Snapshot detail: Bands in the official run are derived from score + dashboard-config boundaries first; CSV band text is only a fallback. Multipliers match the SSOT product table in repo docs. See dca_vs_risk_comparison.json metadata for the exact wording.
Value averaging (exploratory snapshot)
- Instead of a fixed dollar amount each period, the backtest aims for a rising target path for portfolio value.
- On each scheduled date it invests only enough to close the gap between where you are and that target — so you may invest more when behind, and little or nothing when already ahead.
- That often means fewer trades and much less total cash put in than full DCA over the same calendar window.

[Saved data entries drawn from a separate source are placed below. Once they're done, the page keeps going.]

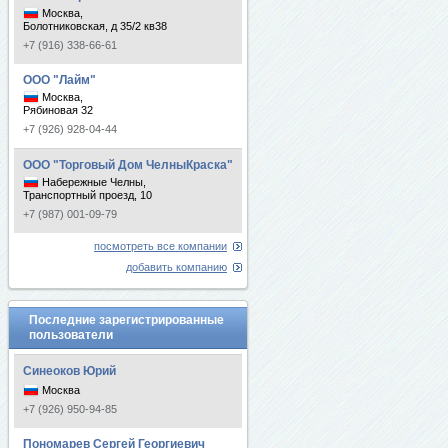
Москва,
Болотниковская, д 35/2 кв38
+7 (916) 338-66-61
ООО "Лайм"
Москва,
Рябиновая 32
+7 (926) 928-04-44
ООО "Торговый Дом ЧелныКраска"
Набережные Челны,
Транспортный проезд, 10
+7 (987) 001-09-79
посмотреть все компании
добавить компанию
Последние зарегистрированные
пользователи
Синеоков Юрий
Москва
+7 (926) 950-94-85
Пономарев Сергей Георгиевич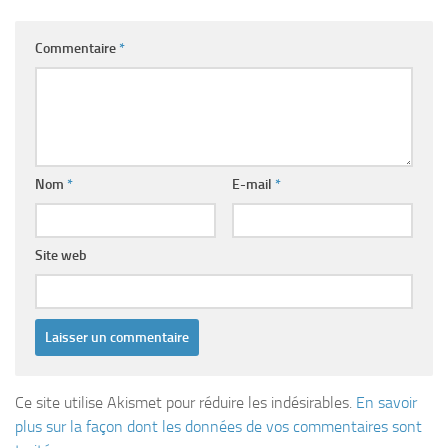
Commentaire
*
Nom
*
E-mail
*
Site web
Ce site utilise Akismet pour réduire les indésirables.
En savoir
plus sur la façon dont les données de vos commentaires sont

- A higher percentage return does not automatically mean you earned more total dollars than with baseline DCA — you may have put far less money to work, so percent gain and dollar gain are easy to confuse.
- Why % can look very high: return % is measured on capital actually deployed. A strategy that deploys less can show a bigger percent than steady DCA without beating it on total profit in dollars. Check total invested and trade count in the Strategy Comparison table before comparing headline % alone.
Published numbers vs Strategy Tester
The comparison file and weekly backtesting report are built by the project's data pipeline. The Strategy Tester tab is a preview with mocked results for the UI — use it to click around, not as a second official run.